このところ、立て続けに肉三昧である。ま、これも付き合いのうちなのだが、あれだけ好きだった肉を食べなくなって野菜や魚中心の食生活が続いていたところ。久しぶりに、ガッツリ肉を食すのも悪くないもんだ。元々好きだっただけに、ある程度制限しないと、どうしても歯止めがきかなくなってしまうのだが。一時あれだけ好きだったFender RhodesのElectric PianoやHammond OrganやClavinetを、弾くのも聴くのも一切断っていたことがあった。それらの音が嫌いになったわけでは決してなくて、しばらくはシンプルなアコースティック・ピアノの響きとタッチだけで自分を純化させたいと思っていたのである。少しの間だと思っていたのだが、思っていたよりそういう時期が続き、基本的に今でも気分としては、そういう感じが続いているのだが、一時ほど頑なに拒否するでもなく現在は必要に応じて対処している。それでも何の制約もなかったり、自分が1人でいるときはアコピと戯れることに専念するのである。それは音の響きに関しても似たようなところがあって、複雑な和音やGorgeousな音の響き、またはヒネリまくったChord進行や凝りまくったメロディよりも、シンプルなTriadや単音の響きに没頭していた時期が続いたのだった。
さて、Argentinaから世界に羽ばたいた鍵盤奏者Jorge Dalto。Fender RhodesやClavinet、ARP String Ensemble、Minimoogが登場する本盤は、Jorgeの感性やセンスが最良の形で表現された“I've Got You On My Mind”という大好きなナンバーが収録されている。南米らしいRomanticな、そして生命感に満ちたJoregeのプレイは興味深い。Joregeといえば、個人的にはDizzy Gillespie Y Machitoの『Afro-Cuban Jazz Moods』でのエレピである。また、George Bensonの『Breezin'』や『Weekend In L.A.』では、鍵盤奏者Ronnie FosterとともにBensonをサポートして知名度を上げた。Paquito D' Riveraの“Waltz For Moe”やAirto Moreiraの“Samba de Flora”を聴けば、アコピだけでも、その情熱的なプレイとテクニックは圧倒的であったことがわかる。
『Chevere』は76年にリリースされたJorge Daltoのリーダー作。ドラムスにBernard Purdie、ベースはJerry Jemmottが変名で参加。Salsaの大物歌手Ruben Bladesも参加しているのが興味深い。

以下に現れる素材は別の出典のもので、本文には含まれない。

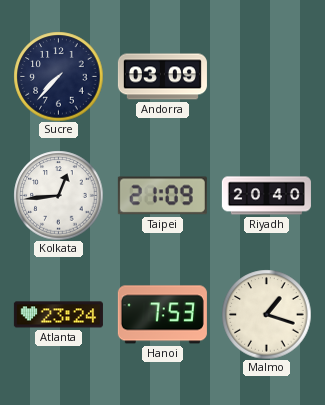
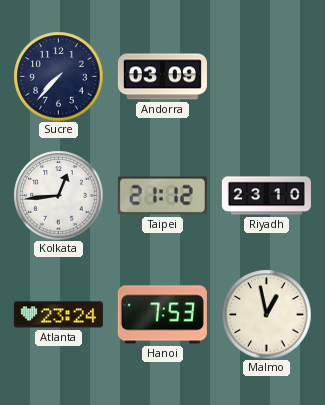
Taipei: 21:09 -> 21:12
Riyadh: 20:40 -> 23:10
Malmo: 1:18 -> 12:58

同郷のGato Barbieriや上述のMachito、Tito PuenteらNYのLatin音楽人脈と共演し、Bensonのサポートで、一気にその名を高めた。本作でも、そういったキャリアが生かされている。アルバム8曲中5曲が自作曲。
スタンダードの“Stella By Starlight”はエレピとやClavinet、Minimoog、アコピと各種鍵盤を贅沢に使いまくりのナンバー。PercussionとPurdieの作りだすLatinノリのビートがこの時代らしいタイトでBPMのわりに音数を多くしているのが興味深い。
揺らめくエレピとJoregeの愛妻Adelaを軸にしたChorus(男性ChorusはRuben Blades!とJorge自身か?)が心地良い“I've Got You On My Mind”。バックでSpacyな効果をあげているARPも最高。
“For Orpners”はタイトル通り、溌剌としたナンバー。キレの良いHorn隊も良し。
エレピとAdelaのScatがShuffleにのって心地良さ倍増の“Dolphin Dance”。
“Time For Some Changes”もAdelaがScatが大活躍。サビの歌謡調も面白い。後半にいくに従いノリノリでFluteソロもカッコイイ。
“I Only Care For You”もSpacyなARPとエレピが極上。AdelaのVocalもイイ感じ。
疾走するリズム隊にアコピとMinimoog、エレピで絡む“Theme In Berlin”。ARPの響きが下手するとありがちなFusionに陥る寸前のところでギリギリの演出をしている。
最後はFunkyなLatin風味でBernard Purdyのドラムが活躍する“Love For Sale”。Horn隊とCongaを中心としたPercussionも気持ち良い。